- Film poster by Sandy Kossin
- Directed by: Howard Morris
- Screenplay by: R. S. Allen and Harvey Bullock
- Based on: Don't Drink the Water by Woody Allen
- Produced by: Charles H. Joffe Jack Rollins (uncredited) Joseph E. Levine (executive producer)
- Starring: Jackie Gleason Estelle Parsons Ted Bessell Joan Delaney
- Cinematography: Harvey Genkins
- Edited by: Ralph Rosenblum A.C.E. (editorial supervision)
- Music by: Pat Williams
- Distributed by: Avco Embassy Pictures
- Release date: November 11, 1969;
- Running time: 100 minutes
- Country: United States
- Language: English

= Don't Drink the Water (1969 film) =

1969 film by Howard Morris

Don't Drink the Water is a 1969 American comedy film starring Jackie Gleason and Estelle Parsons. It is directed by Howard Morris and based upon a 1966 play Don't Drink the Water by Woody Allen. The supporting cast includes Ted Bessell and Joan Delaney.

In 1994, Allen remade the story as the television film Don't Drink the Water, with himself as Walter Hollander.

==Plot==
Walter Hollander, a caterer, is on vacation with his wife Marion and daughter Susan. While flying to Athens, their plane is hijacked to Vulgaria, behind the Iron Curtain. While waiting for the plane to be cleared to take off again, Marion insists they go outside and take a few pictures. Unfortunately they are in a restricted area so the secret police suspect them of being spies. Inspector Krojak sends a squad of soldiers with machine guns to arrest them, and the Hollanders flee to the car of the American ambassador which is parked nearby.

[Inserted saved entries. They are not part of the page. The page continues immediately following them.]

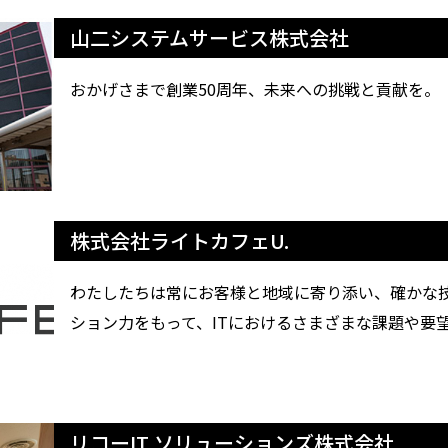
山二システムサービス株式会社
おかげさまで創業50周年、未来への挑戦と貢献を。
株式会社ライトカフェU.
わたしたちは常にお客様と地域に寄り添い、確かな
ション力をもって、ITにおけるさまざまな課題や要
リコーIT ソリューションズ株式会社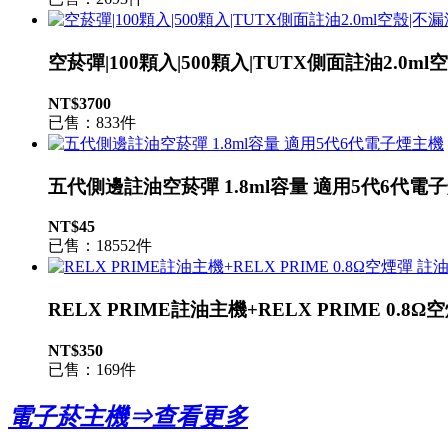
空菸彈|100顆入|500顆入|TUTX側面註油2.0m
NT$3700
已售：833件
五代側邊註油空菸彈 1.8ml容量 適用5代6代電
NT$45
已售：18552件
RELX PRIME註油主機+RELX PRIME 0.
NT$350
已售：169件
電子菸主機⇒查看更多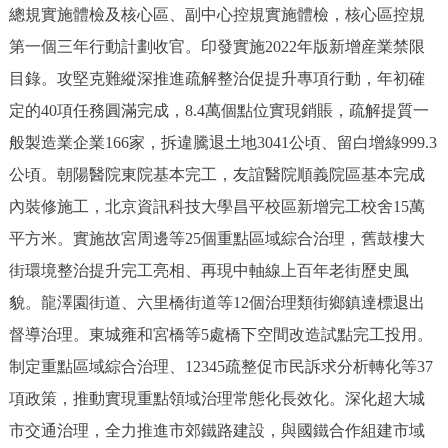
總規實施體檢及核心區、副中心控規實施體檢，核心區控規
第一個三年行動計劃收官。印發實施2022年版新增産業禁限
目錄。攻堅克難縱深推進疏解整治促提升專項行動，年初確
定的40項任務圓滿完成，8.4萬個點位實現銷賬，疏解提質一
般製造業企業166家，拆違騰退土地3041公頃、留白增綠999.3
公頃。朝陽醫院東院基本完工，友誼醫院順義院區基本完成
內裝修施工，北京資訊科技大學昌平校區新增完工校舍15萬
平方米。實施故宮周邊等25個重點區域綜合治理，舊鼓樓大
街環境整治提升完工亮相、再現中軸線上百年老街歷史風
貌。龍澤園街道、六里橋街道等12個治理類街鄉鎮達標退出
督導治理。東城雍和宮橋等5處橋下空間改造試點完工投用。
制定重點區域綜合治理、12345疏整促市民訴求分析轉化等37
項政策，推動實現重點領域治理常態化長效化。深化超大城
市交通治理，全力推進市郊鐵路建設，與國鐵合作組建市域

The Hollanders take refuge in the U.S. Embassy nearby. The ambassador is away, leaving only his inept son Axel Magee to grant the Hollanders political asylum. Picketers protest outside the embassy as everyone tries to figure a way out. Complicating matters further is that Susan has fallen in love with Axel.

Marion busies herself by scrupulously cleaning the embassy as if it were her own home. Walter can make long-distance phone calls,
but they bring only bad news...including that his catering business has become involved in a food poisoning scandal.

Axel hopes that an influential Arab Sheik might help out. But when the Sultan shows signs of wanting to add daughter Susan to his harem; Walter explodes and throws the Sultan out.

Axel finally gets the idea of throwing a fancy party at the Embassy, and to have the Hollander's leave in disguise among the guests. Father Drobney, an eccentric rabbi also seeking asylum, gets them through border checkpoints thanks to his knowledge of the local language.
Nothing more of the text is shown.